My good friend Sun Yung Shin wrote a lovely piece for Paper Tiger’s April 2009 Korea feature. Although we’ve had this conversation many times, for the first time I’ve actually seen in print her thoughts about writing a children’s book about adoption as an adoptee:

As an adoptee author, I very much want to write a children’s book about an adoptee protagonist in which she or he struggles with the facts and nature of her or his adoption. It’s a topic – or network of topics – that does not lend itself to simple plotlines or, for me, at least, happy endings. Adoption is a not an issue that the adoptee can “solve.” There are sub-issues that can be better and more directly addressed by the adoptee him/herself – ways that the he/she can take charge and transform situations, to some degree.
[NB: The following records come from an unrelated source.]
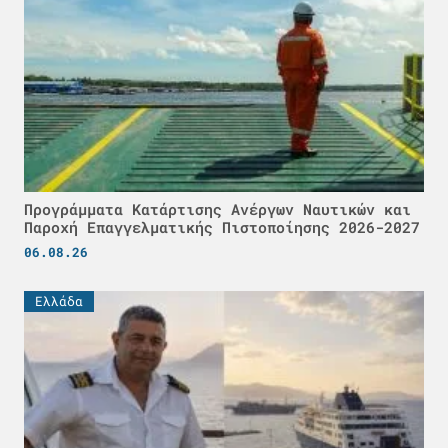
Προγράμματα Κατάρτισης Ανέργων Ναυτικών και
Παροχή Επαγγελματικής Πιστοποίησης 2026-2027
06.08.26
Ελλάδα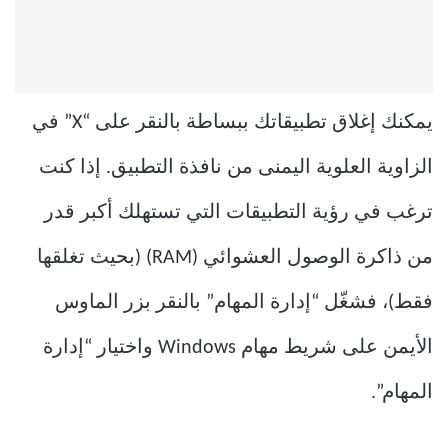
يمكنك إغلاق تطبيقاتك ببساطة بالنقر على “X” في
الزاوية العلوية اليمنى من نافذة التطبيق. إذا كنت
ترغب في رؤية التطبيقات التي تستهلك أكبر قدر
من ذاكرة الوصول العشوائي (RAM) (بحيث تغلقها
فقط)، فشغّل “إدارة المهام” بالنقر بزر الماوس
الأيمن على شريط مهام Windows واختيار “إدارة
المهام”.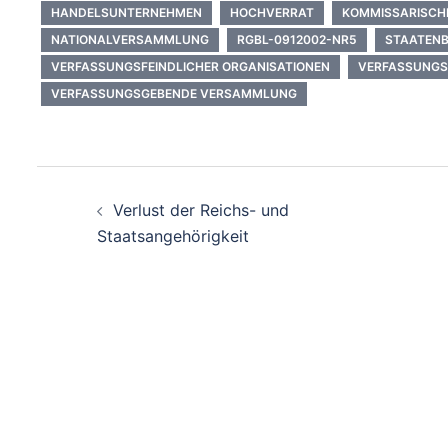
HANDELSUNTERNEHMEN
HOCHVERRAT
KOMMISSARISCHE
NATIONALVERSAMMLUNG
RGBL-0912002-NR5
STAATEN
VERFASSUNGSFEINDLICHER ORGANISATIONEN
VERFASSUNGS
VERFASSUNGSGEBENDE VERSAMMLUNG
Beitragsnavigation
Verlust der Reichs- und
Staatsangehörigkeit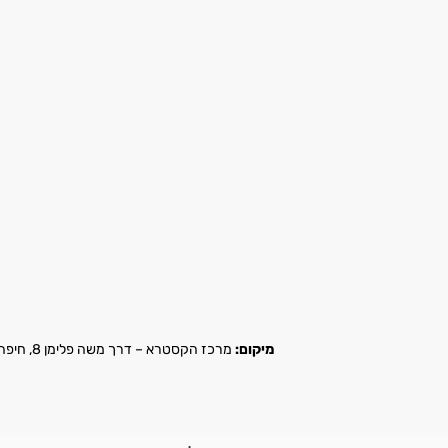
מיקום:
מרכז הקסטרא – דרך משה פלימן 8, חיפה |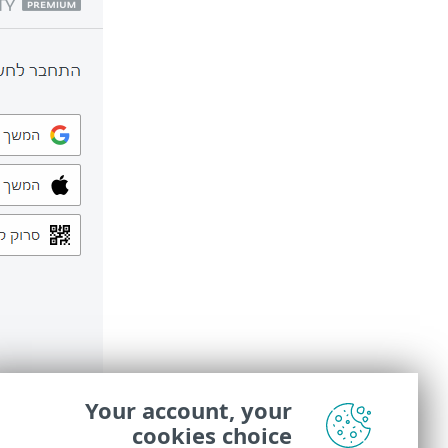
Your account, your
cookies choice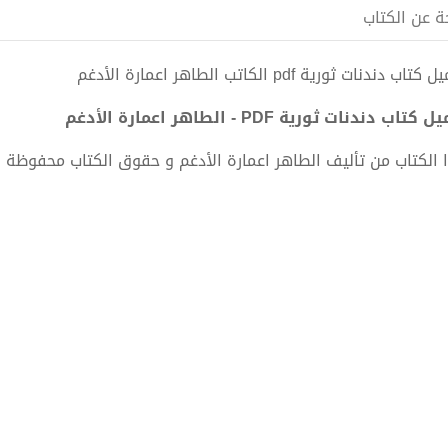
ة عن الكتاب
تاب دندنات ثورية pdf الكاتب الطاهر اعمارة الأدغم
كتاب دندنات ثورية PDF - الطاهر اعمارة الأدغم
 الكتاب من تأليف الطاهر اعمارة الأدغم و حقوق الكتاب محفوظة 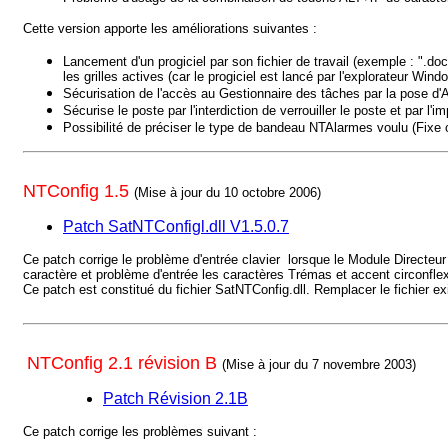
Cette version apporte les améliorations suivantes :
Lancement d'un progiciel par son fichier de travail (exemple : ".do
les grilles actives (car le progiciel est lancé par l'explorateur Wind
Sécurisation de l'accès au Gestionnaire des tâches par la pose d'A
Sécurise le poste par l'interdiction de verrouiller le poste et par 
Possibilité de préciser le type de bandeau NTAlarmes voulu (Fixe 
NTConfig 1.5
(Mise à jour du 10 octobre 2006)
Patch SatNTConfigl.dll V1.5.0.7
Ce patch corrige le problème d'entrée clavier lorsque le Module Directeur
caractère et problème d'entrée les caractères Trémas et accent circonfl
Ce patch est constitué du fichier SatNTConfig.dll. Remplacer le fichier ex
NTConfig 2.1 révision B
(Mise à jour du 7 novembre 2003)
Patch Révision 2.1B
Ce patch corrige les problèmes suivant :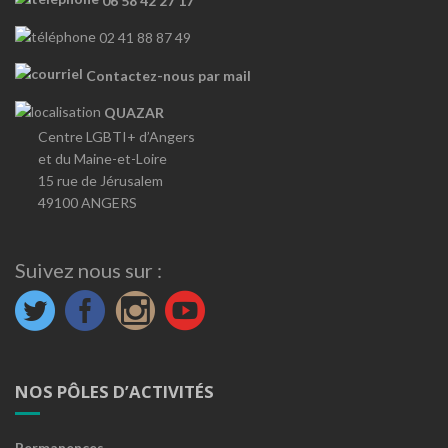
06 58 42 27 17
02 41 88 87 49
Contactez-nous par mail
QUAZAR
Centre LGBTI+ d’Angers
et du Maine-et-Loire
15 rue de Jérusalem
49100 ANGERS
Suivez nous sur :
NOS PÔLES D’ACTIVITÉS
Permanences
However, as parents are the main purchasers of books, it follows that most adoptive parents don’t want to read a book that focuses on the grief of the adoptee, the grief of the birth parent, the imbalance of power and resources that is often the case between birth parent(s) and adoptive parents – especially in the case of transnational adoptions, and often in the case of transracial adoptions.

Most children’s books about adoption that I have read focus on the choice of the adoptive mother, and how the adoptee and the adoptive parents are “meant to be together,” which implies that the child and the birth family are not meant to be together. This logic, while soothing to adoptive families and to the child as a young one, grows thin and problematic as the child moves into adulthood.